Plus bas encore gisaient les restes des bâtiments et des mécanismes de l’humanité ancienne. (Peut-être ceux d’autres races s’y trouvaient-ils aussi, car d’après plusieurs des histoires qui figuraient dans le petit livre brun, on comprenait que des colonies avaient été installées sur Teur par ceux que nous appelons les cacogènes, mais qui appartiennent en réalité à des myriades de races différentes, aussi distinctes les unes des autres que nous le sommes d’elles.) J’aperçus des fragments métalliques bleus et verts – comme on dit que le cuivre est rouge ou l’argent, blanc –, des métaux si curieusement travaillés que je n’arrivais pas à déterminer si leurs formes étaient les éléments de machines incompréhensibles ou appartenaient à des œuvres d’art. Il se peut d’ailleurs que dans les insondables cultures de ces races étrangères, il n’y ait eu aucune différence.

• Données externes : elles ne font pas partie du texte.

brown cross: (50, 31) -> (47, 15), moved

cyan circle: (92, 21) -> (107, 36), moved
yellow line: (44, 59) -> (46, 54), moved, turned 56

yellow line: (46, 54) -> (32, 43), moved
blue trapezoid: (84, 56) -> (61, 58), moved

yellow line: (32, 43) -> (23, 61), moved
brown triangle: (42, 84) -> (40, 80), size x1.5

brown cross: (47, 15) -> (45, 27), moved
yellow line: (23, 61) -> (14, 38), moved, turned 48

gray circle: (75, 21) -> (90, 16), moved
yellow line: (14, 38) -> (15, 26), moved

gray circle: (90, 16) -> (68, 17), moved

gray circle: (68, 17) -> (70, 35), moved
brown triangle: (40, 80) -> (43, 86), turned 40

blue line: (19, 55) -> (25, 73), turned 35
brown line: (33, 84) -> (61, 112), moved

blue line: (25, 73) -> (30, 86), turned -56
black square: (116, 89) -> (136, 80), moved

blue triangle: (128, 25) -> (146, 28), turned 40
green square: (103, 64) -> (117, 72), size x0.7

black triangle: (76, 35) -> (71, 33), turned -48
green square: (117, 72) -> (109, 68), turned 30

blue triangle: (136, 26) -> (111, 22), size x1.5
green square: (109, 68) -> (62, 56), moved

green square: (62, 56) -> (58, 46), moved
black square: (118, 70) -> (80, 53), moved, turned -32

À un endroit, situé environ à la moitié du parcours, la ligne de faille avait coïncidé avec le mur couvert de mosaïques d’un bâtiment immense que mon chemin traversait en diagonale comme une griffure. Je n’ai pu découvrir ce que représentait l’agencement des innombrables carreaux ; durant la descente j’étais beaucoup trop près d’eux pour me les figurer dans leur ensemble, et quand j’eus atteint la base du mur, sa partie supérieure était trop haute, perdue dans la brume créée par la cascade. En la traversant, je la vis comme on peut penser qu’un insecte voit le visage sur un portrait qu’il parcourt. Ces carreaux avaient toutes sortes de formes ; ils étaient admirablement bien jointoyés, et je crus tout d’abord qu’ils représentaient des oiseaux, des lézards, des poissons et des créatures de ce genre, mêlés les uns aux autres sur le vif. Je comprends maintenant que mon interprétation était fausse, et qu’il devait plutôt s’agir des formes d’une géométrie que j’étais incapable de comprendre, de diagrammes d’une telle complexité que des contours vivants semblaient s’y dessiner, comme les contours des animaux réels naissent des tensions géométriques des molécules complexes.

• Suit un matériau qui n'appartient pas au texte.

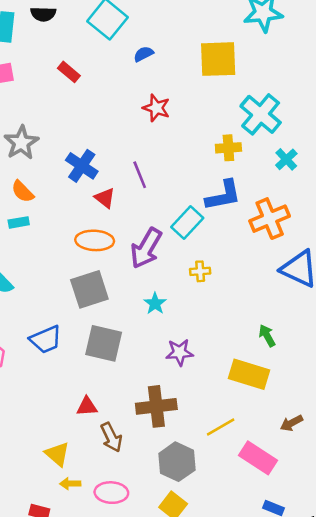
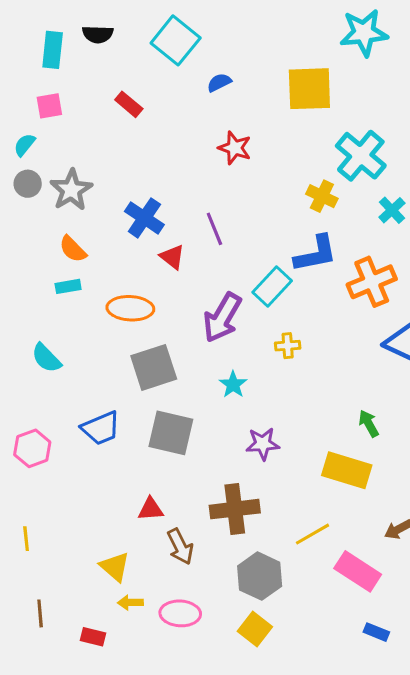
yellow cross: (228, 148) -> (322, 196), turned 30
orange ellipse: (95, 240) -> (130, 308), moved

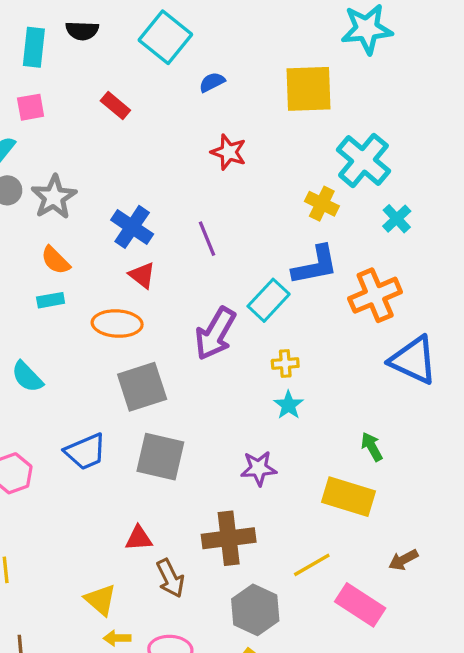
red triangle: (172, 257) -> (142, 275), moved
cyan star: (233, 385) -> (289, 405), moved

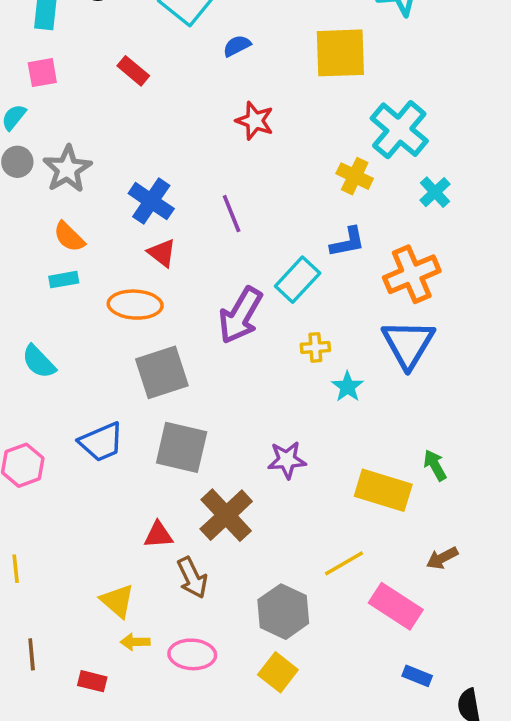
blue L-shape: (315, 265) -> (348, 242), size x0.7
blue triangle: (413, 360) -> (408, 344), moved, turned 36
cyan star: (289, 405) -> (348, 387), moved
green arrow: (372, 447) -> (435, 465), moved
brown cross: (229, 538) -> (226, 515), moved, turned -36

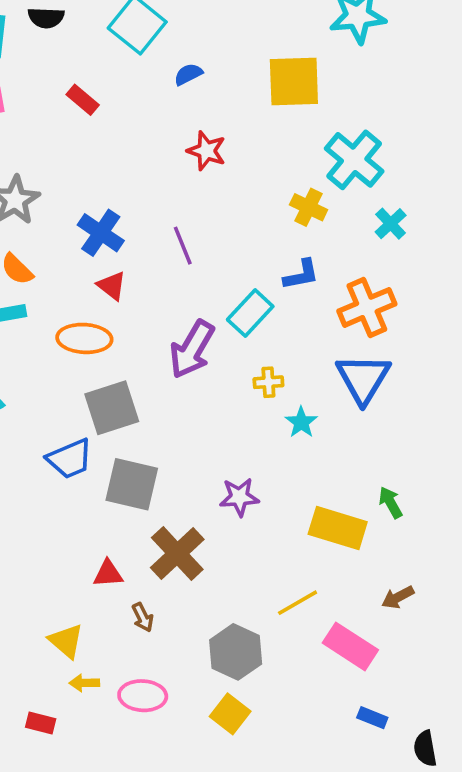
blue trapezoid: (101, 442) -> (70, 459), moved
brown arrow: (192, 578) -> (143, 617), size x0.7

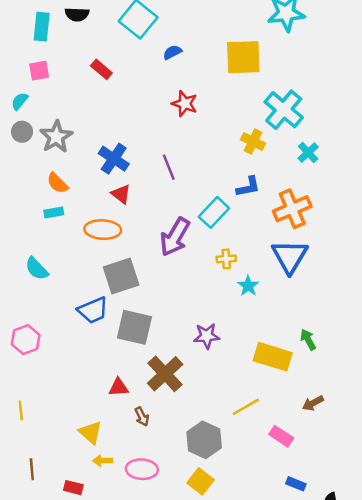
pink rectangle: (350, 646) -> (281, 436), size x0.7

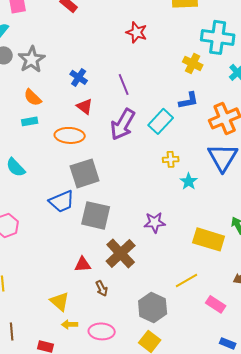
cyan cross: (284, 110) -> (218, 37), turned -32
blue cross: (114, 159) -> (79, 77), size x0.7
purple arrow: (175, 237) -> (123, 124), moved

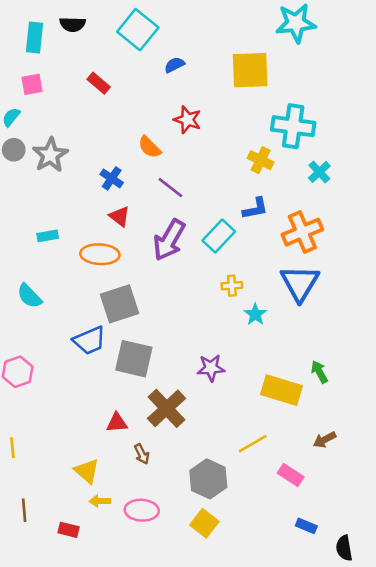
purple line: (124, 84) -> (170, 188), turned -30
orange semicircle: (33, 97) -> (150, 147), moved

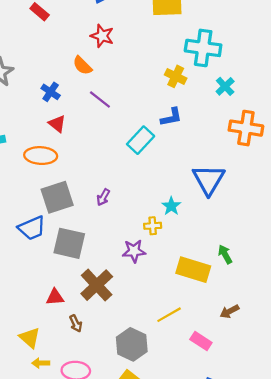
red star: (187, 120) -> (102, 36), moved
orange cross: (302, 232) -> (246, 128), moved, turned 32
purple arrow: (169, 240) -> (103, 197), moved, size x0.5
yellow cross: (232, 286) -> (153, 226), moved

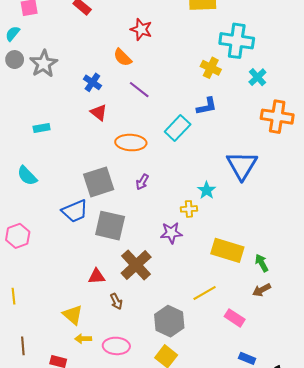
orange ellipse: (41, 156) -> (131, 143), moved
green arrow: (225, 254) -> (262, 263), moved

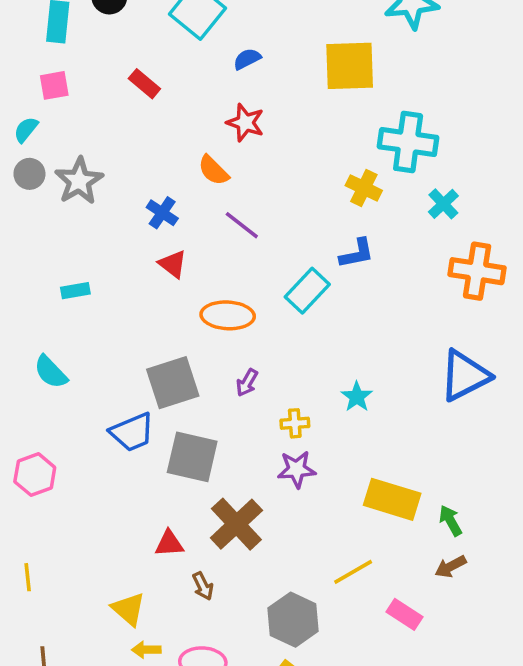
blue triangle: (242, 165) -> (465, 376), moved, turned 32
yellow cross: (189, 209) -> (295, 423), moved

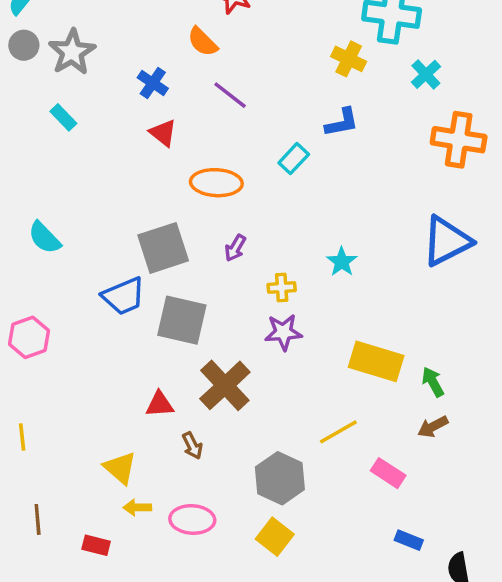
cyan rectangle: (75, 291) -> (63, 117), moved, turned 56
cyan rectangle: (307, 291) -> (294, 159), size x0.7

Quelle que fût la chose représentée, cependant, ces figures semblaient n’avoir guère de rapport avec un dessin ou une peinture. L’ensemble était traversé de lignes de couleur, et bien que leur cuisson eût dû remonter à bien des kiliades, elles étaient tellement vives et brillantes qu’elles auraient pu être tracées seulement quelques instants avant mon passage par le pinceau d’un titan. Le béryl et le blanc étaient les deux nuances les plus utilisées ; et j’eus beau m’arrêter à plusieurs reprises pour m’efforcer de comprendre ce qui pouvait bien être décrit ici (qu’il se fût agi d’une écriture, d’un portrait, ou plus simplement d’un motif décoratif, comme ces jeux abstraits de lignes et d’angles, ou ces fonds de tapisseries anciennes en « verdure »), je fus incapable de rien conclure. Peut-être était-ce tout cela en même temps, ou bien n’y avait-il rien à voir, selon le point de vue où l’on se trouvait, ou bien selon la disposition d’esprit dans laquelle on était.

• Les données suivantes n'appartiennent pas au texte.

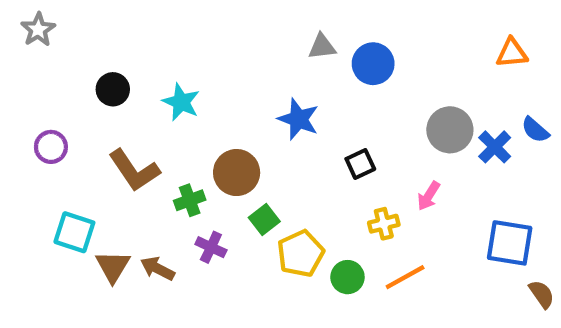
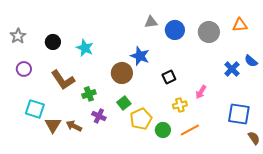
gray star: (38, 30) -> (18, 36), moved
gray circle: (450, 130) -> (209, 32), moved
brown circle: (237, 173) -> (122, 73), moved

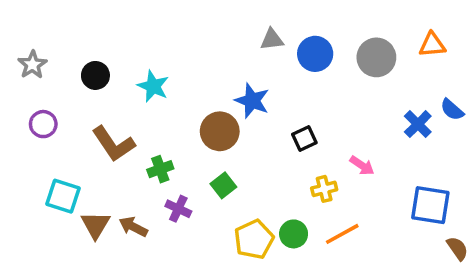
pink arrow: (201, 92) -> (362, 165), turned -88
yellow pentagon: (141, 119) -> (254, 239), moved

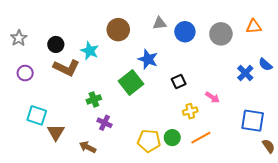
brown circle: (220, 131) -> (118, 30), moved
brown L-shape: (113, 144) -> (66, 68), moved, turned -30
green square: (223, 185) -> (131, 83), moved, size x1.6
brown arrow: (133, 227) -> (88, 147), moved
yellow pentagon: (254, 239) -> (149, 141), turned 30

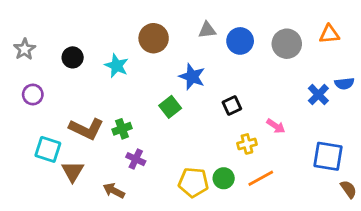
blue semicircle: (265, 65) -> (344, 84), turned -48
brown L-shape: (66, 68) -> (86, 129), moved
green square: (131, 83) -> (170, 107), size x0.7

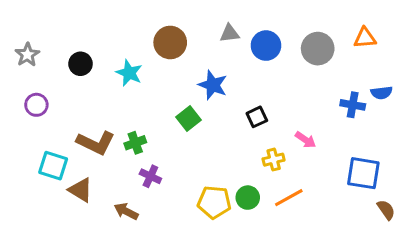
blue cross: (318, 95) -> (353, 105), turned -35
brown triangle: (73, 171) -> (81, 190), turned -30

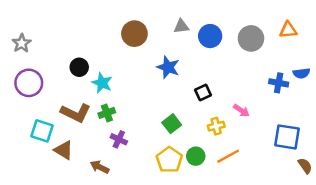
black circle: (81, 64) -> (79, 67), moved
cyan star: (129, 73) -> (102, 83), moved
purple circle: (36, 105) -> (29, 83), size x1.5
green square: (188, 119) -> (172, 124), moved
yellow pentagon: (214, 202) -> (169, 160), turned 30

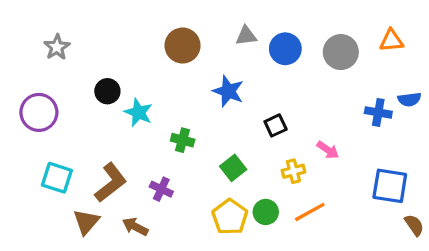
gray star: (22, 43) -> (57, 47), moved
brown L-shape: (76, 113) -> (111, 183), moved, turned -64
green cross: (107, 113) -> (183, 140), moved, turned 35
brown triangle: (64, 150) -> (86, 222), moved, turned 40

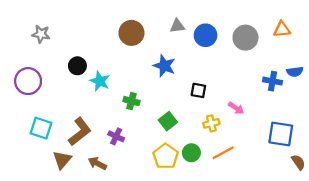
gray star: (57, 47) -> (41, 34), turned -30
black square: (276, 125) -> (198, 90), turned 35

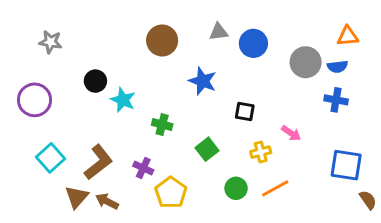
gray circle: (245, 38) -> (306, 62), moved
blue semicircle: (295, 72) -> (337, 67), moved
cyan square: (41, 128) -> (50, 158), turned 30
yellow pentagon: (166, 156) -> (171, 193), moved
brown arrow: (97, 163) -> (107, 201), moved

Une fois dépassé ce grand mur énigmatique, le chemin devenait plus facile ; je n’eus plus besoin de me laisser glisser le long d’à-pic exigus, et les marches, quand il y en avait, étaient beaucoup moins raides ou étroites qu’avant. J’atteignis la base de la falaise bien plus vite que je ne l’aurais cru. Je me retournai pour examiner l’itinéraire que je venais d’emprunter, et ce que j’en aperçus m’impressionna autant que si je ne l’avais jamais suivi ; il me parut par exemple présenter plusieurs solutions de continuité, dues au détachement de fragments de la falaise, et paraissait infranchissable.